Many of the old issues have been bubbling along in the background, especially that of Kosovo, but that is a sign of how the political landscape in the country has cleared over recent months.
Montenegro and Serbia finally split into two independent states, thus marking the final break-up of the former Yugoslavia.
Serbia finally adopted a constitution, updating the one that had been used since the days of the autocrat leader, Slobodan Milosevic.
Prime Minister Vojislav Kostunica has centred much of his party's campaign on the issue of Kosovo and how the party does not want to see it obtain the independence that the vast majority of its Albanian population would like to see.
The prime minister has said Serbia will never accept an independent Kosovo and has offered autonomy to the Albanians.
But the basic division at this election is between the main pro-reform parties and the hardline nationalists.
The main pro-Western, pro-reform Democratic Party has concentrated much of its campaign on getting Serbia into the European Union and improving the economy.
"We want to kick-start the talks with the EU again, which have been frozen because of a lack of co-operation by this government with the Hague Tribunal [for war crimes], and achieve candidate status by the end of this year," says Bozidar Djelic, the party's candidate for prime minister.
Meanwhile, at the huge basketball arena in New Belgrade, thousands have turned out for the party convention of the hardline nationalist Serbian Radical Party.
Its leader, Vojislav Seselj, is in The Hague facing war crimes charges.

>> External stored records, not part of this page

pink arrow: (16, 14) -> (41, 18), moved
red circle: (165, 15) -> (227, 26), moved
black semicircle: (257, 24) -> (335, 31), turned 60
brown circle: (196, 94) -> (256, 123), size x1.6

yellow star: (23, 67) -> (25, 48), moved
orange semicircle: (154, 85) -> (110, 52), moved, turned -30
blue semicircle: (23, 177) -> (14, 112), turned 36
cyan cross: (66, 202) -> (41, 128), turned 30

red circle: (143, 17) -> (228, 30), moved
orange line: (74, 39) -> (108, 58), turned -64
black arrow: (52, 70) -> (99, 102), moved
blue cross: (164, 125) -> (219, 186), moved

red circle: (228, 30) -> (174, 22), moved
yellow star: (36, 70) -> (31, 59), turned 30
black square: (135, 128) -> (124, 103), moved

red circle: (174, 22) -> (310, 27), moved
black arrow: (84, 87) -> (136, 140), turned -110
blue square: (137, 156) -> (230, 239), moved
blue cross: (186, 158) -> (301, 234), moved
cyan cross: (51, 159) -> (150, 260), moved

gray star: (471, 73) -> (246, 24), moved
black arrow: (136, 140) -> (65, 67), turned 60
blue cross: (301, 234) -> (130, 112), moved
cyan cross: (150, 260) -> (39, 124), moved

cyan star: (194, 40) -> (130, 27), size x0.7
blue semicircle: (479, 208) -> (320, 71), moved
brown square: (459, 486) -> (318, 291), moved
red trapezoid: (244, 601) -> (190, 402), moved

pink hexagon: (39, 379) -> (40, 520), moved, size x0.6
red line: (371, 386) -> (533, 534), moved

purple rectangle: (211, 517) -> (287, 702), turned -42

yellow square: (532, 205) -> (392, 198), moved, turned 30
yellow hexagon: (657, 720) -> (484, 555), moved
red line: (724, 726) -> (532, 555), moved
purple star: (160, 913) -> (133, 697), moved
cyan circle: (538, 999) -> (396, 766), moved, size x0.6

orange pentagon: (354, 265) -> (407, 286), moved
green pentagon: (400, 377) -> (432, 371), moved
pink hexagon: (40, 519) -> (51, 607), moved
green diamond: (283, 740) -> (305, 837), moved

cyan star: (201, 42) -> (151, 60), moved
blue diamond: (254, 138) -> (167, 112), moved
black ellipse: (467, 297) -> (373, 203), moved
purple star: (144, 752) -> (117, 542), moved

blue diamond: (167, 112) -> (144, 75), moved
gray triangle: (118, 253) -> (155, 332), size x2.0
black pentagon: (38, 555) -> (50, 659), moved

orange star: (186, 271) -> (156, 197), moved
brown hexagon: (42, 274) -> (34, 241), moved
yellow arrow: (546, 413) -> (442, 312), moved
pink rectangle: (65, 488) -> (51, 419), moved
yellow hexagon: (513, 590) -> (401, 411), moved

The current leadership has mainly avoided more nationalist issues during the campaign and concentrated on matters such as tackling corruption.
"We need an honest government that will deal with crime and corruption," says Zorica Milicevic, 34, one of the party's supporters.
"The current government has just not dealt with these issues. And the issue of Kosovo is also very important. It will be very sad if the international community gives it independence."
Baptism of fire
Some believe there will be little change after the election.
Kosovo independence would be "very sad", says Zorica Milicevic
"This is not one of those elections in Serbia that will decide the future, the destiny of Serbia, but simply an election that will rearrange a little the political field," says Ljiljana Smajlovic, editor of the influential daily newspaper, Politika.
"Everyone realises that not a lot is going to change. By Serbian standards this has been an uneventful and uninspiring campaign - which is good, to be honest."
But whoever forms the next government, and it is likely to be some brand of coalition, they will face a baptism of fire.
The UN is due to make a decision on the long-term status of the Serbian province of Kosovo in the near future.
The majority Albanian population want independence and it is likely some form of independence will be granted.
How the Serbian government deals with this will have important implications not only for the stability of Serbia but also for the stability of the Balkans as a whole.